_TASK BRIEF:_ Would you transcribe exactly the lines below, starting at the one that contains "могучее оружие, воевать" and ending with the last line, both included? Leave out all other lines.

_EXERCISE MATERIALS:_
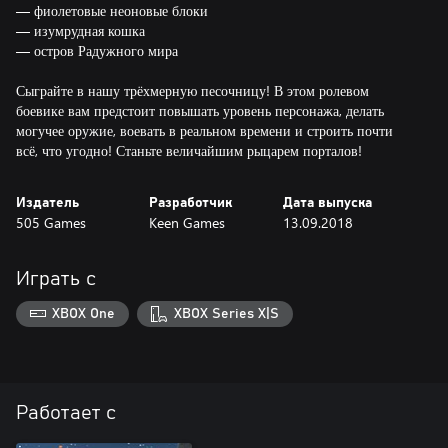
— фиолетовые неоновые блоки
— изумрудная кошка
— остров Радужного мира
Сыграйте в нашу трёхмерную песочницу! В этом ролевом
боевике вам предстоит повышать уровень персонажа, делать
могучее оружие, воевать в реальном времени и строить почти
всё, что угодно! Станьте величайшим рыцарем порталов!
Издатель
Разработчик
Дата выпуска
505 Games
Keen Games
13.09.2018
Играть с
XBOX One
XBOX Series X|S
Работает с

_RESPONSE TO THE EXERCISE:_
могучее оружие, воевать в реальном времени и строить почти
всё, что угодно! Станьте величайшим рыцарем порталов!
Издатель
Разработчик
Дата выпуска
505 Games
Keen Games
13.09.2018
Играть с
XBOX One
XBOX Series X|S
Работает с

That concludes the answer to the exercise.